Le droit romain est bien une autre ruine, et tout autrement imposante. C’est à lui, aux vieilles franchises qui l’accompagnaient, que le Languedoc a dû de faire exception à la maxime féodale : Nulle terre sans seigneur. Ici la présomption était toujours pour la liberté. La féodalité ne put s’y introduire qu’à la faveur de la croisade, comme auxiliaire de l’Église, comme familière de l’Inquisition. Simon de Montfort y établit quatre cent trente-quatre fiefs. Mais cette colonie féodale, gouvernée par la Coutume de Paris, n’a fait que préparer l’esprit républicain de la province à la centralisation monarchique. Pays de liberté politique et de servitude religieuse, plus fanatique que dévot, le Languedoc a toujours nourri un vigoureux esprit d’opposition. Les catholiques même y ont eu leur protestantisme sous la forme janséniste. Aujourd’hui encore, à Alet, on gratte le tombeau de Pavillon, pour en boire la cendre qui guérit la fièvre. Les Pyrénées ont toujours fourni des hérétiques, depuis Vigilance et Félix d’Urgel. Le plus obstiné des sceptiques, celui qui a cru le plus au doute, Bayle, est de Carlat. De Limoux, les Chénier[3], les frères rivaux, non pourtant comme on l’a dit, jusqu’au fratricide ; de Carcassonne, Fabre d’Églantine. Au moins l’on ne refusera pas à cette population la vivacité et l’énergie. Énergie meurtrière, violence tragique. Le Languedoc, placé au coude du Midi, dont il semble l’articulation et le nœud, a été souvent froissé dans la lutte des races et des religions. Je parlerai ailleurs de l’effroyable catastrophe du XIIIe siècle. Aujourd’hui encore, entre Nîmes et la montagne de Nîmes, il y a une haine traditionnelle, qui, il est vrai, tient de moins en moins à la religion : ce sont les Guelfes et les Gibelins. Ces Cévennes sont si pauvres et si rudes ; il n’est pas étonnant qu’au point de contact avec la riche contrée de la plaine, il y ait un choc plein de violence et de rage envieuse. L’histoire de Nîmes n’est qu’un combat de taureaux.
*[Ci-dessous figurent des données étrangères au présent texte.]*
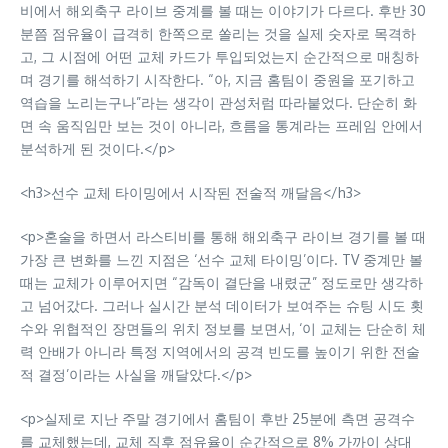
비에서 해외축구 라이브 중계를 볼 때는 이야기가 다르다. 후반 30
분쯤 점유율이 급격히 한쪽으로 쏠리는 것을 실제 숫자로 목격하
고, 그 시점에 어떤 교체 카드가 투입되었는지 순간적으로 매칭하
며 경기를 해석하기 시작한다. “아, 지금 홈팀이 중원을 포기하고
역습을 노리는구나”라는 생각이 관성처럼 따라붙었다. 단순히 화
면 속 움직임만 보는 것이 아니라, 흐름을 통계라는 프레임 안에서
분석하게 된 것이다.</p>
<h3>선수 교체 타이밍에서 시작된 전술적 깨달음</h3>
<p>혼술을 하면서 라스티비를 통해 해외축구 라이브 경기를 볼 때
가장 큰 변화를 느낀 지점은 ‘선수 교체 타이밍’이다. TV 중계만 볼
때는 교체가 이루어지면 “감독이 결단을 내렸군” 정도로만 생각하
고 넘어갔다. 그러나 실시간 분석 데이터가 보여주는 슈팅 시도 횟
수와 위협적인 장면들의 위치 정보를 보면서, ‘이 교체는 단순히 체
력 안배가 아니라 특정 지역에서의 공격 빈도를 높이기 위한 전술
적 결정’이라는 사실을 깨달았다.</p>
<p>실제로 지난 주말 경기에서 홈팀이 후반 25분에 측면 공격수
를 교체했는데, 교체 직후 점유율이 순간적으로 8% 가까이 상대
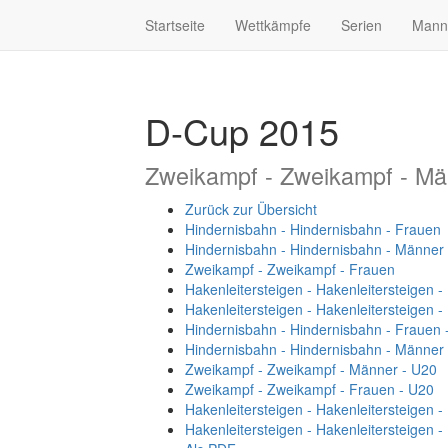
Startseite
Wettkämpfe
Serien
Mann
D-Cup 2015
Zweikampf - Zweikampf - Mä
Zurück zur Übersicht
Hindernisbahn - Hindernisbahn - Frauen
Hindernisbahn - Hindernisbahn - Männer
Zweikampf - Zweikampf - Frauen
Hakenleitersteigen - Hakenleitersteigen 
Hakenleitersteigen - Hakenleitersteigen 
Hindernisbahn - Hindernisbahn - Frauen 
Hindernisbahn - Hindernisbahn - Männer
Zweikampf - Zweikampf - Männer - U20
Zweikampf - Zweikampf - Frauen - U20
Hakenleitersteigen - Hakenleitersteigen 
Hakenleitersteigen - Hakenleitersteigen 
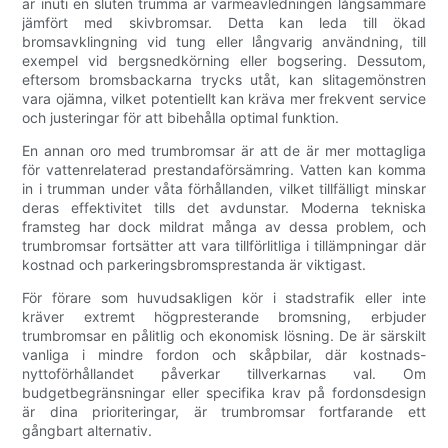
är inuti en sluten trumma är värmeavledningen långsammare
jämfört med skivbromsar. Detta kan leda till ökad
bromsavklingning vid tung eller långvarig användning, till
exempel vid bergsnedkörning eller bogsering. Dessutom,
eftersom bromsbackarna trycks utåt, kan slitagemönstren
vara ojämna, vilket potentiellt kan kräva mer frekvent service
och justeringar för att bibehålla optimal funktion.
En annan oro med trumbromsar är att de är mer mottagliga
för vattenrelaterad prestandaförsämring. Vatten kan komma
in i trumman under våta förhållanden, vilket tillfälligt minskar
deras effektivitet tills det avdunstar. Moderna tekniska
framsteg har dock mildrat många av dessa problem, och
trumbromsar fortsätter att vara tillförlitliga i tillämpningar där
kostnad och parkeringsbromsprestanda är viktigast.
För förare som huvudsakligen kör i stadstrafik eller inte
kräver extremt högpresterande bromsning, erbjuder
trumbromsar en pålitlig och ekonomisk lösning. De är särskilt
vanliga i mindre fordon och skåpbilar, där kostnads-
nyttoförhållandet påverkar tillverkarnas val. Om
budgetbegränsningar eller specifika krav på fordonsdesign
är dina prioriteringar, är trumbromsar fortfarande ett
gångbart alternativ.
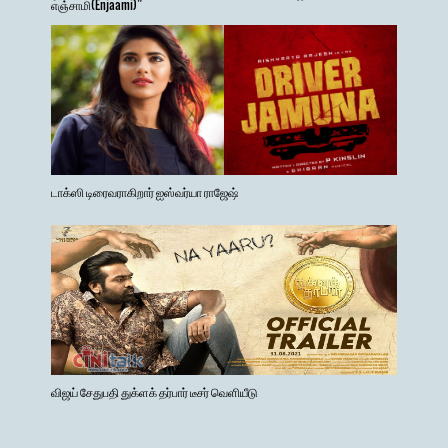
எஞ்சாமி(Enjaami)”
டாக்ஸி டிரைவராகிறார் ஐஸ்வர்யா ராஜேஷ்
விஜய் சேதுபதி துக்ளக் தர்பார் டீசர் வெளியீடு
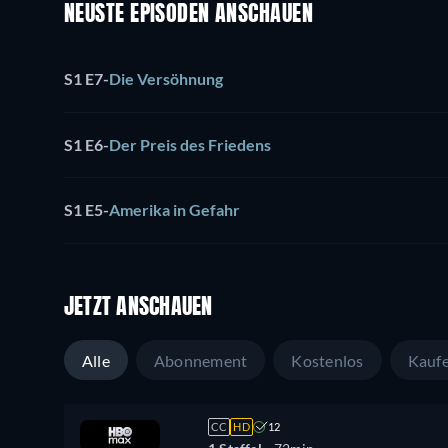
NEUSTE EPISODEN ANSCHAUEN
S1 E7
-
Die Versöhnung
S1 E6
-
Der Preis des Friedens
S1 E5
-
Amerika in Gefahr
JETZT ANSCHAUEN
Alle
Abonnement
Kostenlos
Kauf
CC
HD
12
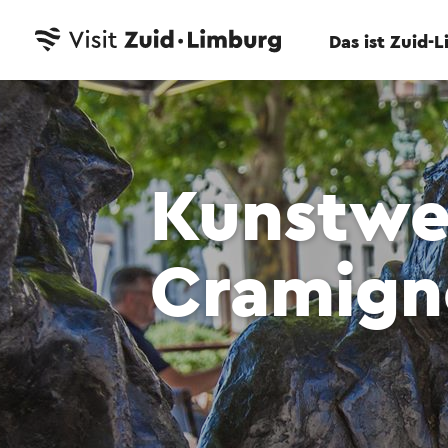
Das ist Zuid-
Kunstwe
Cramign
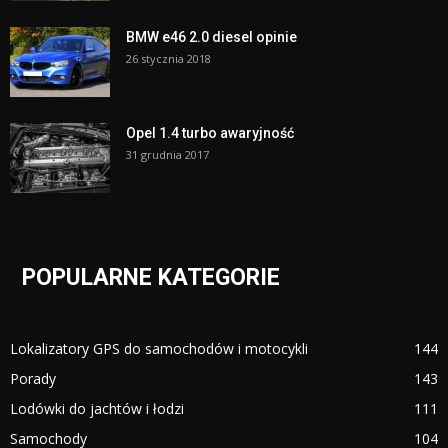
BMW e46 2.0 diesel opinie
26 stycznia 2018
Opel 1.4 turbo awaryjność
31 grudnia 2017
POPULARNE KATEGORIE
Lokalizatory GPS do samochodów i motocykli
144
Porady
143
Lodówki do jachtów i łodzi
111
Samochody
104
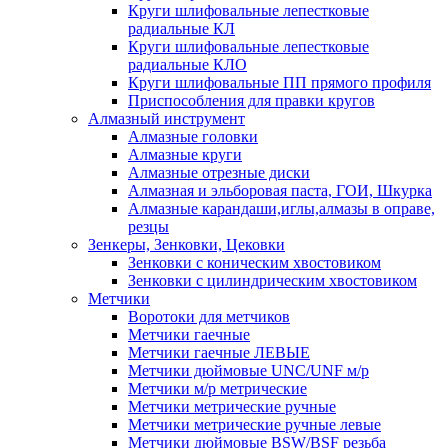
Круги шлифовальные лепестковые
радиальные КЛ
Круги шлифовальные лепестковые
радиальные КЛО
Круги шлифовальные ПП прямого профиля
Приспособления для правки кругов
Алмазный инструмент
Алмазные головки
Алмазные круги
Алмазные отрезные диски
Алмазная и эльборовая паста, ГОИ, Шкурка
Алмазные карандаши,иглы,алмазы в оправе,
резцы
Зенкеры, Зенковки, Цековки
Зенковки с коническим хвостовиком
Зенковки с цилиндрическим хвостовиком
Метчики
Воротоки для метчиков
Метчики гаечные
Метчики гаечные ЛЕВЫЕ
Метчики дюймовые UNC/UNF м/р
Метчики м/р метрические
Метчики метрические ручные
Метчики метрические ручные левые
Метчики дюймовые BSW/BSF резьба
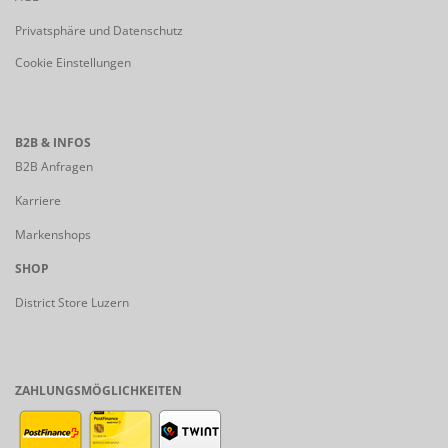
Privatsphäre und Datenschutz
Cookie Einstellungen
B2B & INFOS
B2B Anfragen
Karriere
Markenshops
SHOP
District Store Luzern
ZAHLUNGSMÖGLICHKEITEN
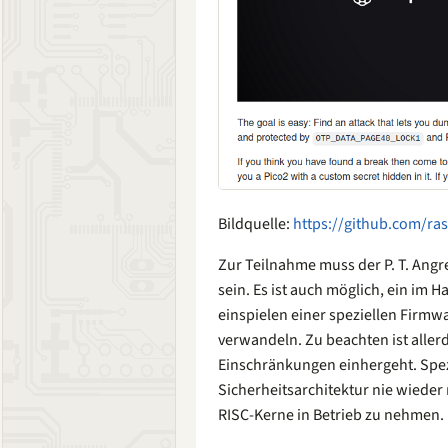
Bildquelle:
https://github.com/ra
Zur Teilnahme muss der P. T. Angr
sein. Es ist auch möglich, ein im
einspielen einer speziellen Firmw
verwandeln. Zu beachten ist allerd
Einschränkungen einhergeht. Spezi
Sicherheitsarchitektur nie wieder 
RISC-Kerne in Betrieb zu nehmen.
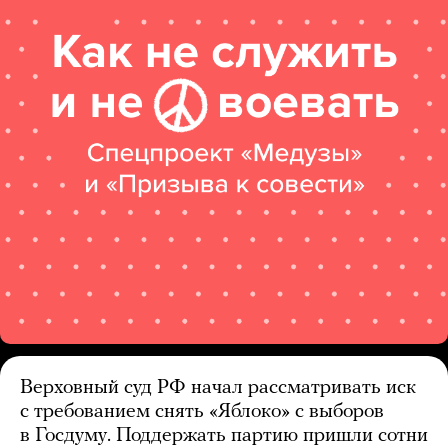
Верховный суд РФ начал рассматривать иск
с требованием снять «Яблоко» с выборов
в Госдуму. Поддержать партию пришли сотни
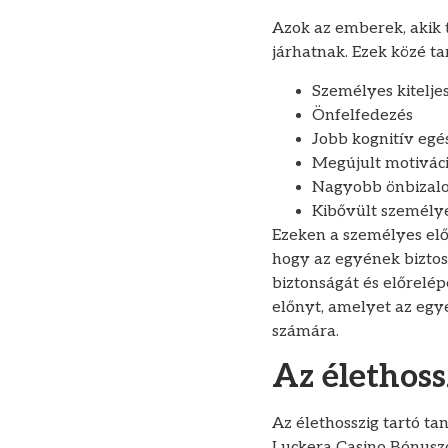
Azok az emberek, akik 
járhatnak. Ezek közé ta
Személyes kitelje
Önfelfedezés
Jobb kognitív egé
Megújult motivác
Nagyobb önbizal
Kibővült személy
Ezeken a személyes elő
hogy az egyének biztos
biztonságát és előrelép
előnyt, amelyet az egyé
számára.
Az élethoss
Az élethosszig tartó ta
Luckera Casino Bónusz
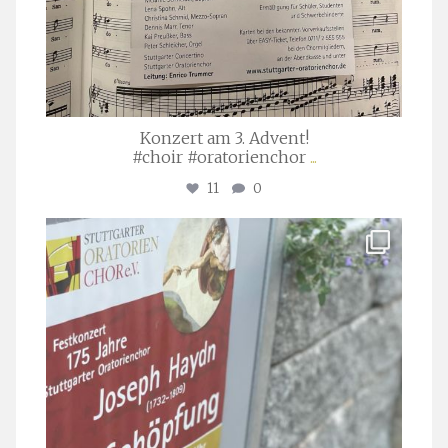
Konzert am 3. Advent!
#choir #oratorienchor
...
11
0
stuttgarter_oratorienchor
Juli 23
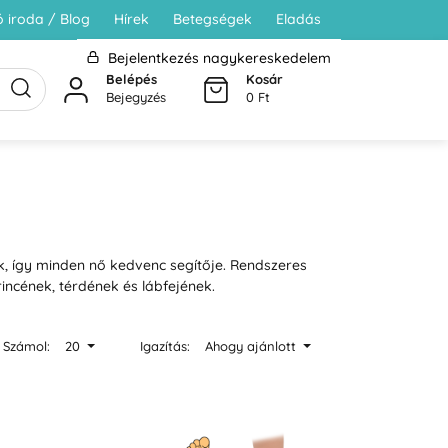
 iroda / Blog
Hírek
Betegségek
Eladás
Bejelentkezés nagykereskedelem
Belépés
Kosár
Bejegyzés
0 Ft
k, így minden nő kedvenc segítője. Rendszeres
incének, térdének és lábfejének.
Számol:
20
Igazítás:
Ahogy ajánlott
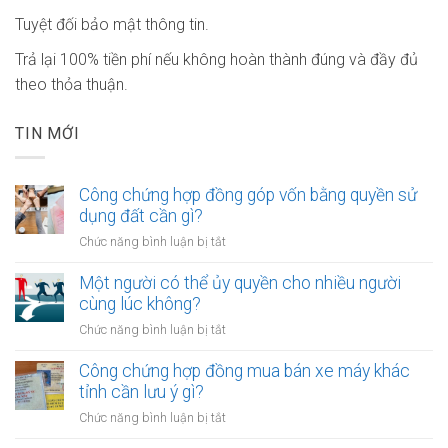
Tuyệt đối bảo mật thông tin.
Trả lại 100% tiền phí nếu không hoàn thành đúng và đầy đủ
theo thỏa thuận.
TIN MỚI
Công chứng hợp đồng góp vốn bằng quyền sử
dụng đất cần gì?
ở
Chức năng bình luận bị tắt
Công
chứng
Một người có thể ủy quyền cho nhiều người
hợp
cùng lúc không?
đồng
ở
Chức năng bình luận bị tắt
góp
Một
vốn
người
Công chứng hợp đồng mua bán xe máy khác
bằng
có
tỉnh cần lưu ý gì?
quyền
thể
sử
ở
Chức năng bình luận bị tắt
ủy
dụng
Công
quyền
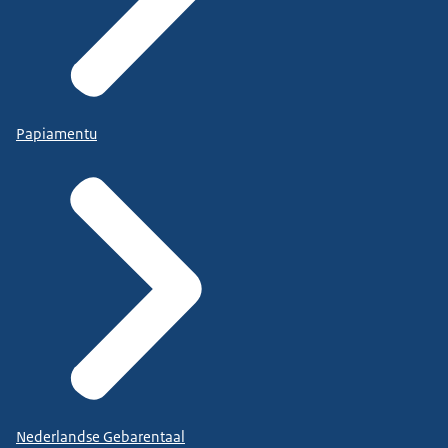
Papiamentu
Nederlandse Gebarentaal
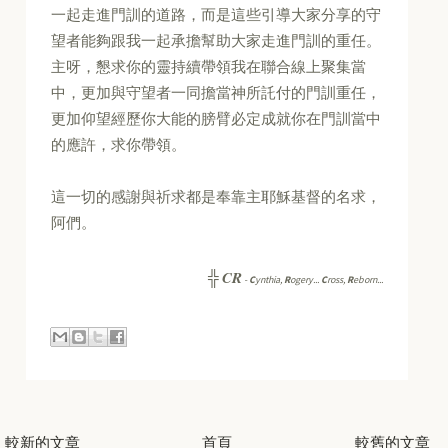
一起走進門訓的道路，而是這些引導大家分享的守
望者能夠跟我一起承擔幫助大家走進門訓的重任。
主呀，懇求你的靈持續帶領我在聯合線上聚集當
中，更加與守望者一同擔當神所託付的門訓重任，
更加仰望經歷你大能的膀臂必定成就你在門訓當中
的應許，求你帶領。
這一切的感謝與祈求都是奉靠主耶穌基督的名求，
阿們。
CR
╬
-
C
ynthia,
R
ogery...
C
ross,
R
eborn...
較新的文章
首頁
較舊的文章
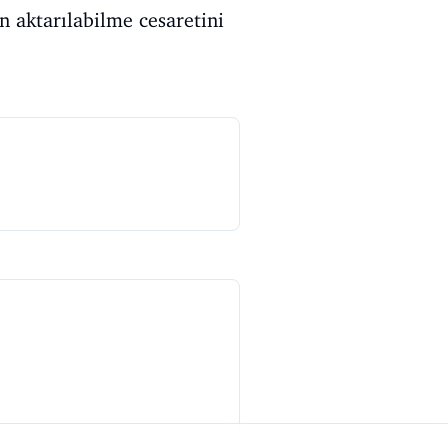
 aktarılabilme cesaretini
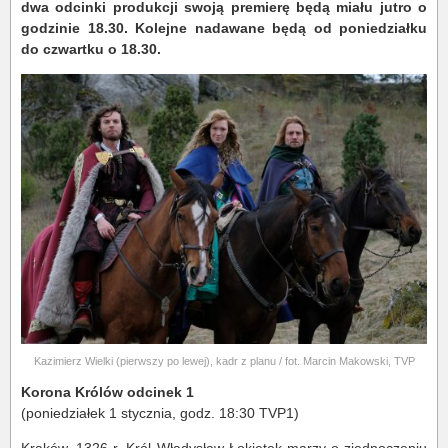
dwa odcinki produkcji swoją premierę będą miału jutro o
godzinie 18.30. Kolejne nadawane będą od poniedziałku
do czwartku o 18.30.
Kazimierz Wielki (pierwszy po lewej), kadr z planu / fot. Marcin Makowski, TVP
Korona Królów odcinek 1
(poniedziałek 1 stycznia, godz. 18:30 TVP1)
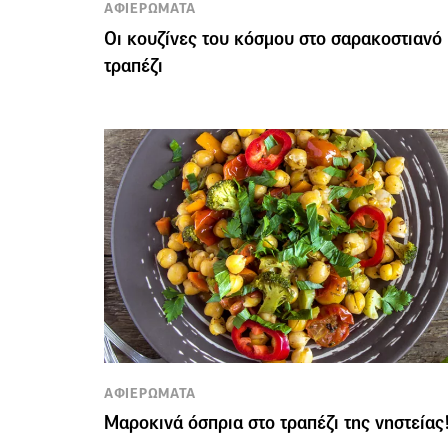
ΑΦΙΕΡΩΜΑΤΑ
Οι κουζίνες του κόσμου στο σαρακοστιανό
τραπέζι
ΑΦΙΕΡΩΜΑΤΑ
Μαροκινά όσπρια στο τραπέζι της νηστείας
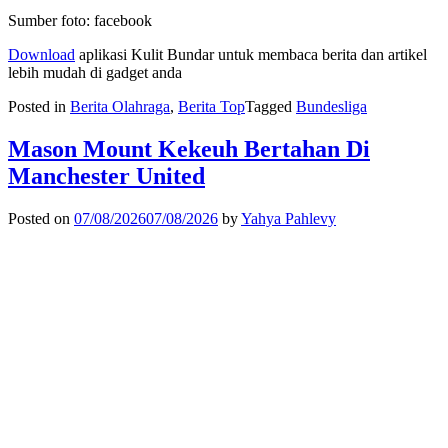
Sumber foto: facebook
Download
aplikasi Kulit Bundar untuk membaca berita dan artikel
lebih mudah di gadget anda
Posted in
Berita Olahraga
,
Berita Top
Tagged
Bundesliga
Mason Mount Kekeuh Bertahan Di
Manchester United
Posted on
07/08/2026
07/08/2026
by
Yahya Pahlevy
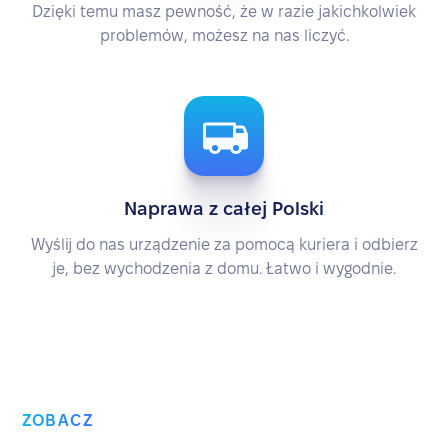
Dzięki temu masz pewność, że w razie jakichkolwiek
problemów, możesz na nas liczyć.
Naprawa z całej Polski
Wyślij do nas urządzenie za pomocą kuriera i odbierz
je, bez wychodzenia z domu. Łatwo i wygodnie.
ZOBACZ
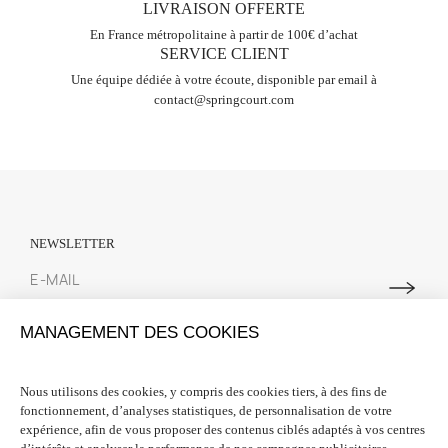
LIVRAISON OFFERTE
En France métropolitaine à partir de 100€ d’achat
SERVICE CLIENT
Une équipe dédiée à votre écoute, disponible par email à
contact@springcourt.com
NEWSLETTER
Abonnez-vous à notre newsletter pour suivre toutes les actualités
MANAGEMENT DES COOKIES
Spring Court. Nous vous offrons 10% de réduction sur votre première
commande lors de votre inscription.
Nous utilisons des cookies, y compris des cookies tiers, à des fins de
fonctionnement, d’analyses statistiques, de personnalisation de votre
INFORMATIONS

expérience, afin de vous proposer des contenus ciblés adaptés à vos centres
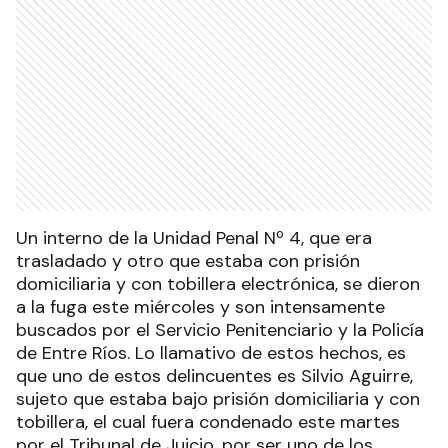
Un interno de la Unidad Penal Nº 4, que era
trasladado y otro que estaba con prisión
domiciliaria y con tobillera electrónica, se dieron
a la fuga este miércoles y son intensamente
buscados por el Servicio Penitenciario y la Policía
de Entre Ríos. Lo llamativo de estos hechos, es
que uno de estos delincuentes es Silvio Aguirre,
sujeto que estaba bajo prisión domiciliaria y con
tobillera, el cual fuera condenado este martes
por el Tribunal de Juicio, por ser uno de los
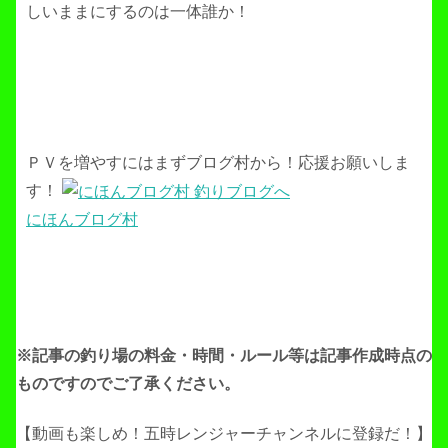
しいままにするのは一体誰か！
ＰＶを増やすにはまずブログ村から！応援お願いしま
す！
にほんブログ村
※記事の釣り場の料金・時間・ルール等は記事作成
時点の
ものですのでご了承ください。
【動画も楽しめ！五時レンジャーチャンネルに登録だ！】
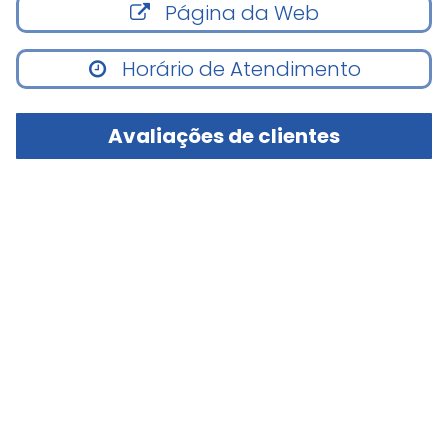
Página da Web
Horário de Atendimento
Avaliações de clientes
Le fort et dur génie du Languedoc n’a pas été assez distingué de la légèreté spirituelle de la Guyenne et de la pétulance emportée de la Provence. Il y a pourtant entre le Languedoc et la Guyenne la même différence qu’entre les Montagnards et les Girondins, entre Fabre et Barnave, entre le vin fumeux de Lunel et le vin de Bordeaux. La conviction est forte, intolérante en Languedoc, souvent atroce, et l’incrédulité aussi. La Guyenne au contraire, le pays de Montaigne et de Montesquieu, est celui des croyances flottantes ; Fénelon, l’homme le plus religieux qu’ils aient eu, est presque un hérétique. C’est bien pis en avançant vers la Gascogne, pays de pauvres diables, très-nobles et très-gueux, de drôles de corps, qui auraient tous dit, comme leur Henri IV : Paris vaut bien une messe  ; ou comme il écrivait à Gabrielle, au moment de l’abjuration : Je vais faire le saut périlleux ![4]. Ces hommes veulent à tout prix réussir, et réussissent. Les Armagnacs s’allièrent aux Valois ; les Albret, mêlés aux Bourbons, ont fini par donner des rois à la France.



  1. Sous François Ier, les murs de Narbonne furent réparés et couverts de fragments de monuments antiques. L’ingénieur a placé les inscriptions sur les murs, et les fragments de bas-reliefs, près des portes et sur les voûtes. C’est un musée immense, amas de jambes, de têtes, de mains, de troncs, d’armes, de mots sans aucun sens ; il y a près d’un million d’inscriptions presque entières, et qu’on ne peut lire, vu la largeur du fossé, qu’avec une lunette. ― Sur les murs d’Arles on voit encore grand nombre de pierres sculptées, provenant d’un théâtre.
  2. Le canal était large de cent pas, long de deux mille, et profond de trente.
  3. App., 21
  4. Un proverbe gascon dit : Tout bon Gascon peut se dédire trois fois (Tout boun Gascoun qués pot réprenqué très cops.)